MINSK, 5 August (BelTA) - Belarus insists on eliminating restrictions on the supply of potash fertilizers and putting this issue on the agenda of international structures that are making efforts to prevent a global food crisis, Belarusian Deputy Minister of Foreign Affairs Yuri Ambrazevich told the media, BelTA has learned.
The question addressed for the deputy minister of foreign affairs was related to the recent comments of UNCTAD Secretary-General Rebeca Grynspan at a press conference in New York on the efforts made by the UN to eliminate obstacles to food and fertilizer supplies from Russia. Specifically, she said that the UN Group has been working hard to remove obstacles to the supply of food and fertilizers from Russia in terms of finance, insurance, shipping and transportation. That raises the question of why the removal of obstacles to the supply of Belarusian potash fertilizers has not been touched upon. Would the international efforts that Grynspan talks about be exhaustive if the world's largest fertilizer producer, Belarus, were to drop out of the chain?
“Belarus would like to welcome real progress in resolving the issue of removing obstacles to access of Russian goods to international markets, including Russian mineral fertilizers,” Yuri Ambrazevich said. “The easier it will be for Russia to ensure its export freedom, the more opportunities it will have for mutually beneficial trade with Belarus, for the purchase of Belarusian goods, for the implementation of other important cooperation projects within the framework of the Union State.
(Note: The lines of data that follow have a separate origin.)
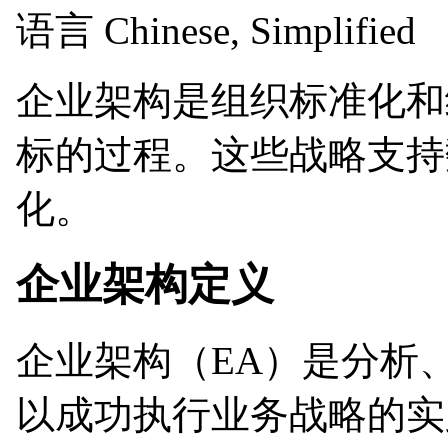
语言
Chinese, Simplified
企业架构是组织标准化和
标的过程。这些战略支持数
化。
企业架构定义
企业架构（EA）是分析
以成功执行业务战略的实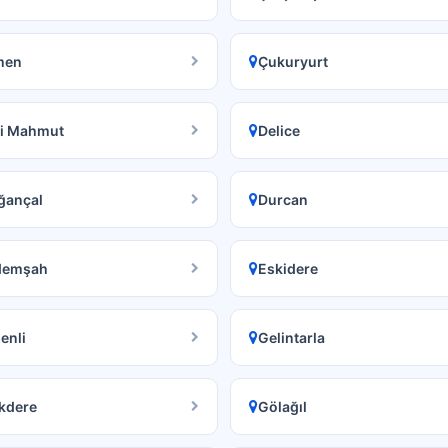
men
Çukuryurt
li Mahmut
Delice
ğançal
Durcan
demşah
Eskidere
enli
Gelintarla
kdere
Gölağıl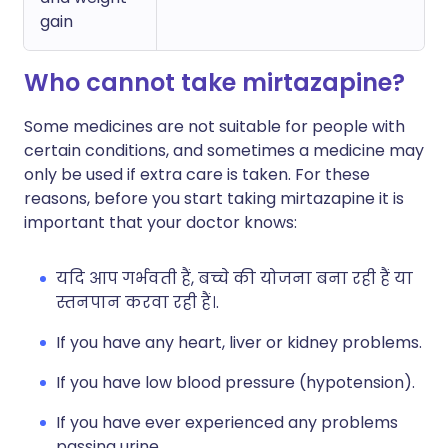
gain
Who cannot take mirtazapine?
Some medicines are not suitable for people with
certain conditions, and sometimes a medicine may
only be used if extra care is taken. For these
reasons, before you start taking mirtazapine it is
important that your doctor knows:
यदि आप गर्भवती हैं, बच्चे की योजना बना रही हैं या
स्तनपान करवा रही हैं।.
If you have any heart, liver or kidney problems.
If you have low blood pressure (hypotension).
If you have ever experienced any problems
passing urine.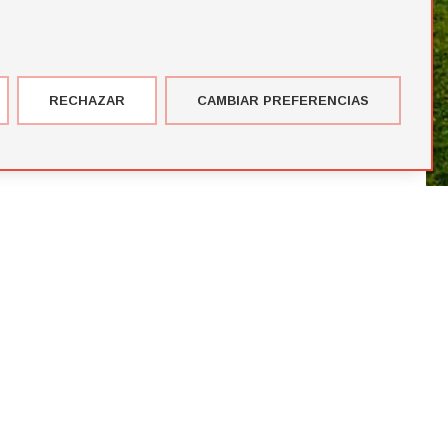
RECHAZAR
CAMBIAR PREFERENCIAS
imer corte de jugadores de la temporada de Futbol Draft® 2026
más votados en el Premio del Público de Futbol Draft 2024
blico de Futbol Draft® 2024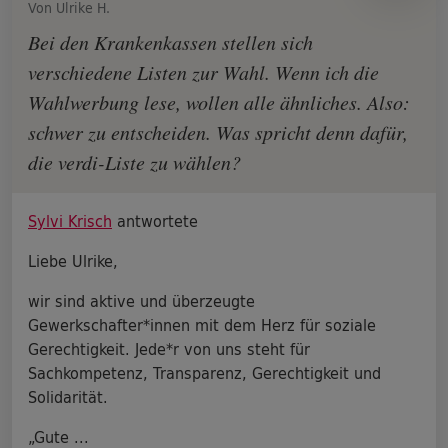
Von Ulrike H.
Bei den Krankenkassen stellen sich
verschiedene Listen zur Wahl. Wenn ich die
Wahlwerbung lese, wollen alle ähnliches. Also:
schwer zu entscheiden. Was spricht denn dafür,
die verdi-Liste zu wählen?
Sylvi Krisch
antwortete
Liebe Ulrike,
wir sind aktive und überzeugte
Gewerkschafter*innen mit dem Herz für soziale
Gerechtigkeit. Jede*r von uns steht für
Sachkompetenz, Transparenz, Gerechtigkeit und
Solidarität.
„Gute ...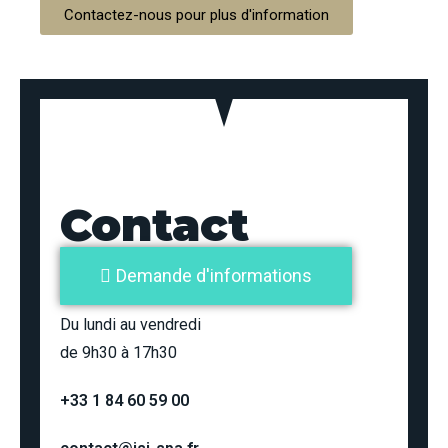
Contactez-nous pour plus d'information
Contact
Demande d'informations
Du lundi au vendredi
de 9h30 à 17h30
+33 1 84 60 59 00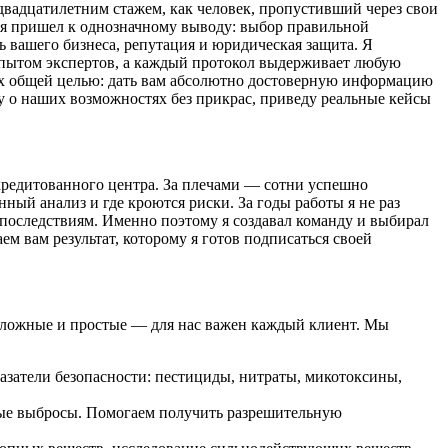
 двадцатилетним стажем, как человек, пропустивший через свои
ы я пришел к однозначному выводу: выбор правильной
ь вашего бизнеса, репутация и юридическая защита. Я
 опытом экспертов, а каждый протокол выдерживает любую
х общей целью: дать вам абсолютно достоверную информацию
жу о наших возможностях без прикрас, приведу реальные кейсы
ккредитованного центра. За плечами — сотни успешно
ый анализ и где кроются риски. За годы работы я не раз
 последствиям. Именно поэтому я создавал команду и выбирал
 вам результат, которому я готов подписаться своей
 сложные и простые — для нас важен каждый клиент. Мы
казатели безопасности: пестициды, нитраты, микотоксины,
ые выбросы. Помогаем получить разрешительную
As a matter of fact, the same is true with regard to Belarus' export freedom,” he said.
However, there has been insufficient action by both the UN Secretary-General and the UNCTAD Secretary-General to confront the potential threat of food insecurity for the least developed countries and the rising costs for developing countries in ensuring their own food security, Yuri Ambrazevich said. Everyone understands that the UN structures, as well as their Secretariats, are limited by the political will of member countries, the deputy minister added.
“Mr. Guterres [UN Secretary General] has some very firsthand information about the Belarusian potash fertilizers, from the President of the Republic of Belarus. Our diplomats have brought it to the attention of all the UN officials involved. At the same time, it should be noted that the issue of illegal restrictions on the access of Belarusian potash fertilizers to the international market is still carefully avoided by the international structures,” the deputy minister said.
According to Yuri Ambrazevich, Belarus is one of the three global producers of potassium chloride along with Russia and Canada. “Before the sanctions Belarusian potash fertilizers met almost 20% of global demand. The potassium deficit, caused by its under-supply to the world market from Belarus and, of course, from Russia, became a catalyst for a spike in fertilizer prices. No one in the world can effectively replace Belarusian potash in the market overnight. It is a complicated and time-consuming technological and economic task. All the speculations about the allegedly quick increase of sales by some alternative suppliers are nothing more than an attempt to hush the problem,” he said.
In his opinion, everyone in the world should know, and first of all people in developing countries, that if today Belarusian potassium regained unhindered access to the world market, the price of fertilizers would drop significantly, perhaps almost by half. “People in developing countries need to know that their bread, rice or beans are getting more expensive as a result of the sanctions policy of the U.S. and European Union governments,” said Yuri Ambrazevich.
“In this regard, I believe that the efforts of the UN, UNCTAD, in particular their officials, to address the whole range of problems related to global food security should be continued. The issue of Belarusian potassium should be placed on the top of the list of tasks to be solved,” the deputy minister said.